Entries taken from a collection:
=-=-=-=-=

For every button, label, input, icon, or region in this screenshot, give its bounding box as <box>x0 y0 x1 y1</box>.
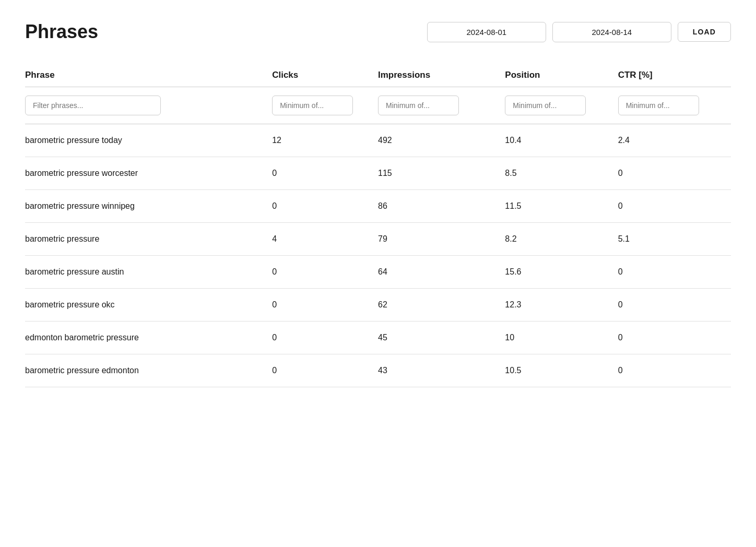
cell-ctr: 0 <box>618 157 731 190</box>
cell-clicks: 0 <box>272 322 378 354</box>
cell-impressions: 64 <box>378 256 505 289</box>
cell-ctr: 0 <box>618 256 731 289</box>
table-row: barometric pressure okc06212.30 <box>25 289 731 322</box>
filter-position-input[interactable] <box>505 96 586 115</box>
page-title: Phrases <box>25 21 98 43</box>
col-header-position: Position <box>505 64 618 87</box>
cell-clicks: 0 <box>272 354 378 387</box>
cell-impressions: 115 <box>378 157 505 190</box>
date-end-input[interactable] <box>552 22 671 42</box>
table-row: edmonton barometric pressure045100 <box>25 322 731 354</box>
col-header-clicks: Clicks <box>272 64 378 87</box>
date-start-input[interactable] <box>427 22 546 42</box>
cell-ctr: 0 <box>618 289 731 322</box>
filter-row <box>25 87 731 124</box>
col-header-ctr: CTR [%] <box>618 64 731 87</box>
filter-clicks-input[interactable] <box>272 96 353 115</box>
cell-phrase: barometric pressure edmonton <box>25 354 272 387</box>
table-header-row: Phrase Clicks Impressions Position CTR [… <box>25 64 731 87</box>
cell-phrase: barometric pressure okc <box>25 289 272 322</box>
cell-position: 10 <box>505 322 618 354</box>
table-row: barometric pressure austin06415.60 <box>25 256 731 289</box>
cell-position: 10.4 <box>505 124 618 157</box>
table-row: barometric pressure edmonton04310.50 <box>25 354 731 387</box>
cell-position: 11.5 <box>505 190 618 223</box>
cell-impressions: 79 <box>378 223 505 256</box>
table-row: barometric pressure today1249210.42.4 <box>25 124 731 157</box>
phrases-table: Phrase Clicks Impressions Position CTR [… <box>25 64 731 387</box>
cell-position: 10.5 <box>505 354 618 387</box>
table-row: barometric pressure4798.25.1 <box>25 223 731 256</box>
cell-impressions: 45 <box>378 322 505 354</box>
cell-phrase: barometric pressure winnipeg <box>25 190 272 223</box>
cell-position: 8.5 <box>505 157 618 190</box>
cell-ctr: 0 <box>618 190 731 223</box>
load-button[interactable]: LOAD <box>678 22 731 42</box>
col-header-impressions: Impressions <box>378 64 505 87</box>
filter-phrase-input[interactable] <box>25 96 161 115</box>
filter-ctr-input[interactable] <box>618 96 699 115</box>
cell-clicks: 4 <box>272 223 378 256</box>
cell-ctr: 0 <box>618 354 731 387</box>
col-header-phrase: Phrase <box>25 64 272 87</box>
cell-impressions: 62 <box>378 289 505 322</box>
cell-ctr: 5.1 <box>618 223 731 256</box>
header-controls: LOAD <box>427 22 731 42</box>
cell-position: 12.3 <box>505 289 618 322</box>
cell-clicks: 0 <box>272 289 378 322</box>
cell-phrase: barometric pressure worcester <box>25 157 272 190</box>
table-row: barometric pressure worcester01158.50 <box>25 157 731 190</box>
filter-impressions-input[interactable] <box>378 96 459 115</box>
cell-impressions: 86 <box>378 190 505 223</box>
cell-phrase: barometric pressure today <box>25 124 272 157</box>
cell-phrase: barometric pressure <box>25 223 272 256</box>
cell-ctr: 2.4 <box>618 124 731 157</box>
cell-impressions: 492 <box>378 124 505 157</box>
cell-impressions: 43 <box>378 354 505 387</box>
cell-position: 15.6 <box>505 256 618 289</box>
cell-clicks: 0 <box>272 256 378 289</box>
table-row: barometric pressure winnipeg08611.50 <box>25 190 731 223</box>
cell-ctr: 0 <box>618 322 731 354</box>
cell-phrase: barometric pressure austin <box>25 256 272 289</box>
cell-phrase: edmonton barometric pressure <box>25 322 272 354</box>
cell-clicks: 12 <box>272 124 378 157</box>
table-container: Phrase Clicks Impressions Position CTR [… <box>25 64 731 387</box>
page-header: Phrases LOAD <box>25 21 731 43</box>
cell-clicks: 0 <box>272 157 378 190</box>
cell-clicks: 0 <box>272 190 378 223</box>
cell-position: 8.2 <box>505 223 618 256</box>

=-=-=-=-=

Exercise aim: Leaving out the pictures, repeat the data above exactly.

Task answer:
For every button, label, input, icon, or region in this screenshot, give its bounding box as <box>x0 y0 x1 y1</box>.
cell-ctr: 0 <box>618 157 731 190</box>
cell-clicks: 0 <box>272 322 378 354</box>
cell-impressions: 64 <box>378 256 505 289</box>
cell-ctr: 0 <box>618 256 731 289</box>
table-row: barometric pressure okc06212.30 <box>25 289 731 322</box>
filter-position-input[interactable] <box>505 96 586 115</box>
page-title: Phrases <box>25 21 98 43</box>
col-header-position: Position <box>505 64 618 87</box>
cell-clicks: 0 <box>272 354 378 387</box>
cell-impressions: 115 <box>378 157 505 190</box>
date-end-input[interactable] <box>552 22 671 42</box>
table-row: edmonton barometric pressure045100 <box>25 322 731 354</box>
col-header-clicks: Clicks <box>272 64 378 87</box>
date-start-input[interactable] <box>427 22 546 42</box>
cell-ctr: 0 <box>618 289 731 322</box>
filter-row <box>25 87 731 124</box>
col-header-ctr: CTR [%] <box>618 64 731 87</box>
filter-clicks-input[interactable] <box>272 96 353 115</box>
cell-phrase: barometric pressure edmonton <box>25 354 272 387</box>
table-header-row: Phrase Clicks Impressions Position CTR [… <box>25 64 731 87</box>
cell-phrase: barometric pressure okc <box>25 289 272 322</box>
cell-position: 10 <box>505 322 618 354</box>
table-row: barometric pressure austin06415.60 <box>25 256 731 289</box>
cell-position: 10.4 <box>505 124 618 157</box>
table-row: barometric pressure edmonton04310.50 <box>25 354 731 387</box>
cell-position: 11.5 <box>505 190 618 223</box>
cell-impressions: 79 <box>378 223 505 256</box>
table-row: barometric pressure today1249210.42.4 <box>25 124 731 157</box>
phrases-table: Phrase Clicks Impressions Position CTR [… <box>25 64 731 387</box>
cell-position: 10.5 <box>505 354 618 387</box>
table-row: barometric pressure4798.25.1 <box>25 223 731 256</box>
cell-impressions: 45 <box>378 322 505 354</box>
cell-phrase: barometric pressure winnipeg <box>25 190 272 223</box>
cell-position: 8.5 <box>505 157 618 190</box>
cell-ctr: 0 <box>618 190 731 223</box>
load-button[interactable]: LOAD <box>678 22 731 42</box>
col-header-impressions: Impressions <box>378 64 505 87</box>
filter-phrase-input[interactable] <box>25 96 161 115</box>
filter-ctr-input[interactable] <box>618 96 699 115</box>
cell-clicks: 4 <box>272 223 378 256</box>
cell-ctr: 0 <box>618 354 731 387</box>
col-header-phrase: Phrase <box>25 64 272 87</box>
cell-impressions: 62 <box>378 289 505 322</box>
cell-ctr: 5.1 <box>618 223 731 256</box>
header-controls: LOAD <box>427 22 731 42</box>
cell-position: 12.3 <box>505 289 618 322</box>
cell-clicks: 0 <box>272 289 378 322</box>
cell-phrase: barometric pressure worcester <box>25 157 272 190</box>
table-row: barometric pressure worcester01158.50 <box>25 157 731 190</box>
filter-impressions-input[interactable] <box>378 96 459 115</box>
cell-impressions: 86 <box>378 190 505 223</box>
cell-phrase: barometric pressure today <box>25 124 272 157</box>
cell-phrase: barometric pressure <box>25 223 272 256</box>
cell-ctr: 2.4 <box>618 124 731 157</box>
cell-impressions: 492 <box>378 124 505 157</box>
cell-impressions: 43 <box>378 354 505 387</box>
cell-position: 15.6 <box>505 256 618 289</box>
cell-clicks: 0 <box>272 256 378 289</box>
table-row: barometric pressure winnipeg08611.50 <box>25 190 731 223</box>
cell-ctr: 0 <box>618 322 731 354</box>
cell-phrase: barometric pressure austin <box>25 256 272 289</box>
cell-phrase: edmonton barometric pressure <box>25 322 272 354</box>
cell-clicks: 12 <box>272 124 378 157</box>
table-container: Phrase Clicks Impressions Position CTR [… <box>25 64 731 387</box>
page-header: Phrases LOAD <box>25 21 731 43</box>
cell-clicks: 0 <box>272 157 378 190</box>
cell-clicks: 0 <box>272 190 378 223</box>
cell-position: 8.2 <box>505 223 618 256</box>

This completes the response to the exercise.